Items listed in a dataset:
Start of Block

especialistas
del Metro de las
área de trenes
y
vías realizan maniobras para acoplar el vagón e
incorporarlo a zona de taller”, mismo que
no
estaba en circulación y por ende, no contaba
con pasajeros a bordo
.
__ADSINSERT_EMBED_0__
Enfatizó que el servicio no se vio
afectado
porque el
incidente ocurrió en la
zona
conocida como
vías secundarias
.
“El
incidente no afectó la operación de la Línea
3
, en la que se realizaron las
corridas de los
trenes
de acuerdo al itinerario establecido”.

End of Block

• **What is being asked**:
The answer must be every entry, reproduced exactly.

• **Result of the task**:
especialistas
del Metro de las
área de trenes
y
vías realizan maniobras para acoplar el vagón e
incorporarlo a zona de taller”, mismo que
no
estaba en circulación y por ende, no contaba
con pasajeros a bordo
.
__ADSINSERT_EMBED_0__
Enfatizó que el servicio no se vio
afectado
porque el
incidente ocurrió en la
zona
conocida como
vías secundarias
.
“El
incidente no afectó la operación de la Línea
3
, en la que se realizaron las
corridas de los
trenes
de acuerdo al itinerario establecido”.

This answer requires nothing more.